Fish schüttelte den Kopf. »Nein, noch nicht. Aber Sisiutl … und dieser Mann. Mein Gott … Was haben wir getan?« Dann starrte er mich an. »Was haben Sie getan? Das ist alles wegen Ihnen passiert.«
Nun war es an mir, den Kopf zu schütteln. »Nein, das stimmt nicht. Sistu …«
»Das ist doch alles nur eine Legende! Es ist eine Geschichte wie die, dass Qamaits und Tsonoqua Alpträume bringen und Kinder fressen. Das gibt es nicht!« Er schlug die Hände vor das Gesicht, als ob er befürchtete, sonst völlig die Fassung zu verlieren. Es fiel ihm offensichtlich nicht leicht, nicht völlig durchzudrehen. »Es kann nicht sein! Mein Gott, es kann nicht sein! Das darf nicht wahr sein!«
Lass tobte in mir. Seine Schreie hallten in meinem Kopf wider. Ich wankte und versuchte für einen Moment, stehen zu bleiben. Doch dann fiel ich neben Fish auf die Knie. Verzweifelt packte ich den noch immer vor sich hin murmelnden Mann an den Schultern. Ich schüttelte ihn, ohne auf die Schreie von Lass oder auf meine Schmerzen zu achten. »Dann«, brachte ich mühsam hervor. »Dann geben Sie mir die Schuld.«
Fishs Augen weiteten sich, als er mich ansah – ganz so, als ob auch ich eine Gestalt aus einem seiner Albträume geworden wäre. Seine Lippen zitterten, um etwas zu sagen, doch er brachte kein Wort heraus.
»Los. Es ist … es ist alles meine Schuld«, befahl ich ihm, und Fish nickte zitternd.

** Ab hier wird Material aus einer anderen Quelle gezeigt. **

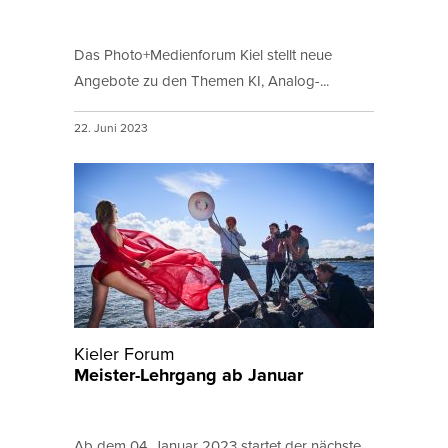
Das Photo+Medienforum Kiel stellt neue
Angebote zu den Themen KI, Analog-...
22. Juni 2023
Kieler Forum
Meister-Lehrgang ab Januar
Ab dem 04. Januar 2023 startet der nächste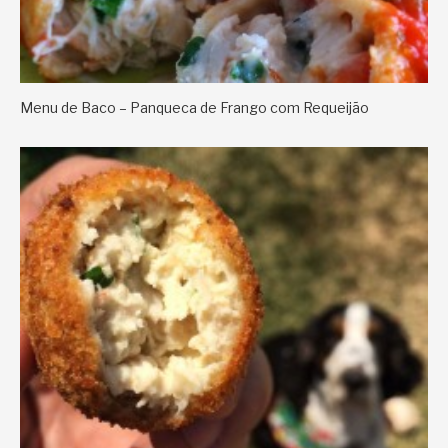
Menu de Baco – Panqueca de Frango com Requeijão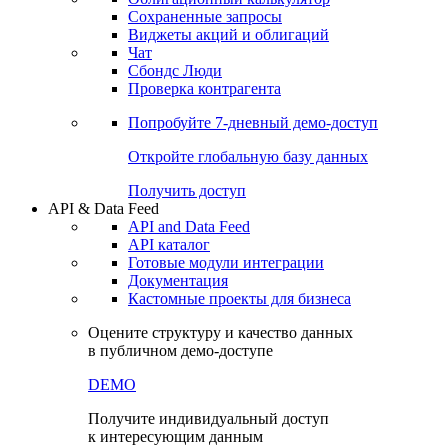
Сохраненные запросы
Виджеты акций и облигаций
Чат
Сбондс Люди
Проверка контрагента
Попробуйте
7-дневный
демо-доступ
Откройте глобальную базу данных
Получить доступ
API & Data Feed
API and Data Feed
API каталог
Готовые модули интеграции
Документация
Кастомные проекты для бизнеса
Оцените структуру и качество данных
в публичном демо-доступе
DEMO
Получите индивидуальный доступ
к интересующим данным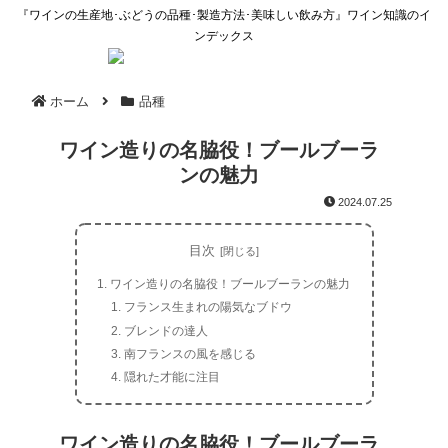
『ワインの生産地･ぶどうの品種･製造方法･美味しい飲み方』ワイン知識のイ
ンデックス
ホーム
品種
ワイン造りの名脇役！ブールブーラ
ンの魅力
2024.07.25
目次
ワイン造りの名脇役！ブールブーランの魅力
フランス生まれの陽気なブドウ
ブレンドの達人
南フランスの風を感じる
隠れた才能に注目
ワイン造りの名脇役！ブールブーラ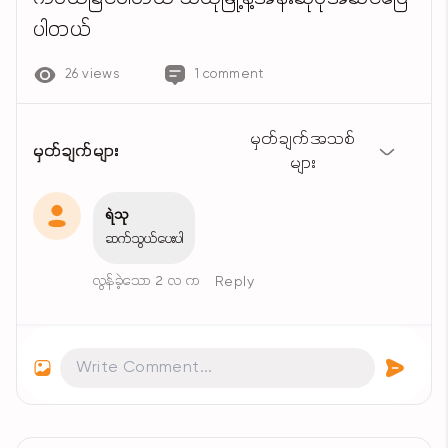
ပါတယ်
26 views
1 comment
မှတ်ချက်အသစ်
မှတ်ချက်များ
များ
ရဲသု
ဆက်သွယ်ပေးပါ
လွန်ခဲ့သော 2 လ က
Reply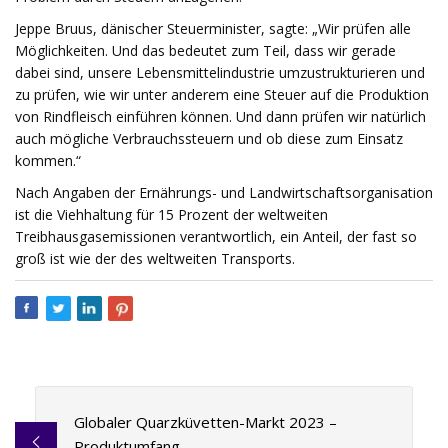
Jeppe Bruus, dänischer Steuerminister, sagte: „Wir prüfen alle
Möglichkeiten. Und das bedeutet zum Teil, dass wir gerade
dabei sind, unsere Lebensmittelindustrie umzustrukturieren und
zu prüfen, wie wir unter anderem eine Steuer auf die Produktion
von Rindfleisch einführen können. Und dann prüfen wir natürlich
auch mögliche Verbrauchssteuern und ob diese zum Einsatz
kommen.“
Nach Angaben der Ernährungs- und Landwirtschaftsorganisation
ist die Viehhaltung für 15 Prozent der weltweiten
Treibhausgasemissionen verantwortlich, ein Anteil, der fast so
groß ist wie der des weltweiten Transports.
Globaler Quarzküvetten-Markt 2023 –
Produktumfang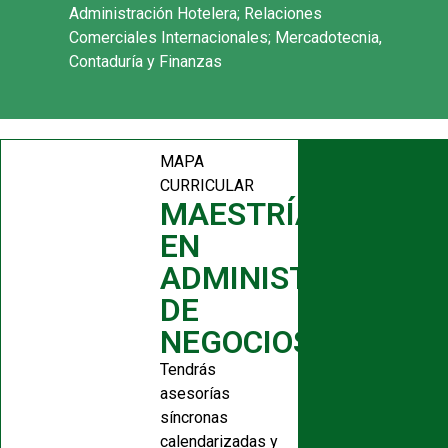
Administración Hotelera; Relaciones
Comerciales Internacionales; Mercadotecnia,
Contaduría y Finanzas
MAPA
CURRICULAR
MAESTRÍA
EN
ADMINISTRACIÓN
DE
NEGOCIOS
Tendrás
asesorías
síncronas
calendarizadas y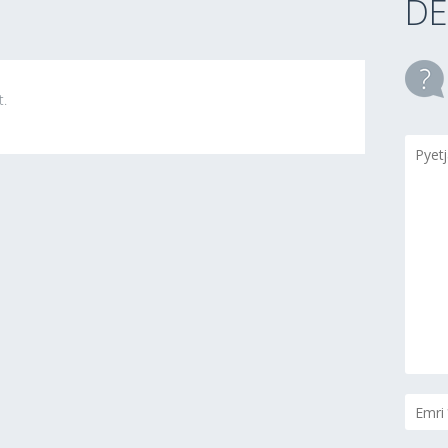
DE
t.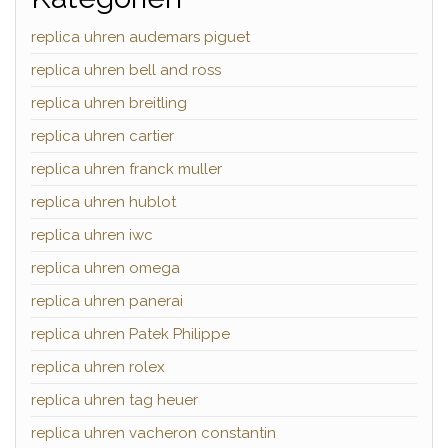
replica uhren audemars piguet
replica uhren bell and ross
replica uhren breitling
replica uhren cartier
replica uhren franck muller
replica uhren hublot
replica uhren iwc
replica uhren omega
replica uhren panerai
replica uhren Patek Philippe
replica uhren rolex
replica uhren tag heuer
replica uhren vacheron constantin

Ich versuchte aufzustehen. Doch meine Beine machten nicht mehr mit. Der eingeschlossene Lass tobte in meinem Kopf und in meinem Körper. Rote Nebel der Qual blendeten mich für einen Moment, sodass ich nicht mehr wusste, wo ich mich überhaupt befand.
»Du musst weg«, keuchte ich in der Hoffnung, dass sich Quinton in meiner Nähe aufhielt. »Sie dürfen dich nicht erwischen.«
Ich sah ihn weder neben mir noch fühlte ich seine Berührung. Lass schien mich in meinem Inneren völlig auszuhöhlen. Aber zumindest hörte ich, wie Quinton laut erklärte: »Du spinnst wohl.«
»Ja«, erwiderte ich. Dann wurde der Schmerz so unerträglich, dass ich schrie und in eine blutende Schwärze stürzte, bevor ich das Bewusstsein verlor.